30

MacNally walked into his cell. The two men watched him but did not speak. The one on the top bunk was fat-large and bald, ink-blurred tattoos that appeared to be homemade adorning his neck and shoulders. A red and black bandana was wrapped around his thick head.

The man on the bottom bed was just as massive, but his bulk was the result of weight lifting in the rec yard. Body art also covered his upper torso, which was bare and sweat-moist.

MacNally cleared his throat. “How are you guys doing?”

“What’re you in for?” the obese man asked.

MacNally tossed his materials on the bed. “Armed robbery. You?”

“Armed robbery, double murder. Rape. You got a name?”

Double murder and rape. Shit. But what did he expect? This was one of the toughest maximum security penitentiaries. Did he think these inmates were going to be upstanding citizens? “MacNally. Guys call me Mac.”

“MacNally. Like the road maps?” The two men laughed.

MacNally laughed along with them. “Rand McNally’s Irish, like me. But he spells it differently.”

“I’m Carl Wharton,” the obese man said. “He’s Kurt Gormack.”

MacNally sat down on his bunk. “What about you, Kurt? What are you in for?”

“Lots a things, I guess. Take your pick.”

“Kurt beat a man to death with his fists. Caved in his skull. But it was justified.”

Justified? MacNally swallowed hard. What the hell had he gotten himself into?

Kurt shrugged. “He owed me some money, and it didn’t look like he was gonna pay. I told him that wasn’t the way it worked.”

“How much did he owe you?” MacNally asked, at a loss as to how he should respond-but needing to say something to disguise his revulsion.

“Fifteen bucks. But the amount wasn’t the point. You let some dipshit like that get away with stiffing you, it gets around and your rep’s fucking shot.”

“Yeah. Of course,” MacNally said, hoping they would buy his weak attempt at giving the impression that he understood something he could not possibly comprehend.

Kurt sat expressionless, his thick chest rising and falling at regular intervals. He glanced up at Carl, who appeared to be studying MacNally’s face.

“So what’s there to do around here?” He wanted to get the hell out of there but didn’t want it to be obvious that he found his new cellies appalling.

Carl answered. “It’s fucking prison, Map Man. Take a hike around the cellhouse, get to know your new home. My guess, you’re gonna be here a while.”

“Forty-five.”

A crooked, salacious grin broadened Kurt’s face. “Then it looks like we’re gonna have some fun.”

MacNally didn’t know what his new bunkmate meant by that-but based on what Voorhees had told him, it left him with a sense of foreboding.

And he suddenly realized that “fun” was a relative term.

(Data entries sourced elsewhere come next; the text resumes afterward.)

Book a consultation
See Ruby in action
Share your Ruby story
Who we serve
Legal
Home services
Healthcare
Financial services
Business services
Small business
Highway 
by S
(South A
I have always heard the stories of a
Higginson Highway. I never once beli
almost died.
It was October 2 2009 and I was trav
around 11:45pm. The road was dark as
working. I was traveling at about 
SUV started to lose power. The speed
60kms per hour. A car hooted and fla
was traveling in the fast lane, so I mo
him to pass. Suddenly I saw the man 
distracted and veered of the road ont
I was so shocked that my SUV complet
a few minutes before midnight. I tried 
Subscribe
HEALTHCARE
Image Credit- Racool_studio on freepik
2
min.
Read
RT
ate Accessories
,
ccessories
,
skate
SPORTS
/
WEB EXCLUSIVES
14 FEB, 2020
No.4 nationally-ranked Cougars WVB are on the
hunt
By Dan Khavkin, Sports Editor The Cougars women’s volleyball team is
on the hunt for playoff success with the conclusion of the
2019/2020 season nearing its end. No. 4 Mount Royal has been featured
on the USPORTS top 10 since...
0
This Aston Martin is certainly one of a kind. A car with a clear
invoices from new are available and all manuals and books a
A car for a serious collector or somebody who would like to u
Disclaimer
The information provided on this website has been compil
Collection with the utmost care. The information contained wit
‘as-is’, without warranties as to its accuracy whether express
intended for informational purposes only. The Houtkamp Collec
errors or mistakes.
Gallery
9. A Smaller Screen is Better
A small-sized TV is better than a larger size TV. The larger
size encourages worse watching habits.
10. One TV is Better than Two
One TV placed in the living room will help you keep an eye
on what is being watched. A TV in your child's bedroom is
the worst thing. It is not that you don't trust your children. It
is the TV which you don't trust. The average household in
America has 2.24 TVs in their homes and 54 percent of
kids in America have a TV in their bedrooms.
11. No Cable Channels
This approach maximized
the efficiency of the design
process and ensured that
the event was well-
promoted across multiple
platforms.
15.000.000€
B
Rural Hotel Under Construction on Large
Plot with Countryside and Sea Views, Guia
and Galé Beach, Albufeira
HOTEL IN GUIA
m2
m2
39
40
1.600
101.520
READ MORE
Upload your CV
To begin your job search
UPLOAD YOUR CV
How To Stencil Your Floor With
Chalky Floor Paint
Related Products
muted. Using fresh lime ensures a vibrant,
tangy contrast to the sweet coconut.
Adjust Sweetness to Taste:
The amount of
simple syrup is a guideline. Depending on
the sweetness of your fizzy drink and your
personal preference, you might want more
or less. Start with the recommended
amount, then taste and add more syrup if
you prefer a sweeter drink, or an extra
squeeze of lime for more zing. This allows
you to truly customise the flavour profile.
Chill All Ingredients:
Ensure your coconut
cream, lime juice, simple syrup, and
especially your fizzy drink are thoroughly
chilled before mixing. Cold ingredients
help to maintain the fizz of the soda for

THE NIGHT WAS NOT MUCH cooler than the day. But the temperature was not the reason MacNally had a hard time falling asleep. He had taken a walk around the rotunda, strolled along the different cellhouses, and got his bearings. He ate dinner in the large mess hall and kept to himself. For a first day in a violent place, amongst men who were some of the worst society had produced, he felt proud that he had made it through unscathed.

But as he was soon to discover, it was premature to have congratulated himself.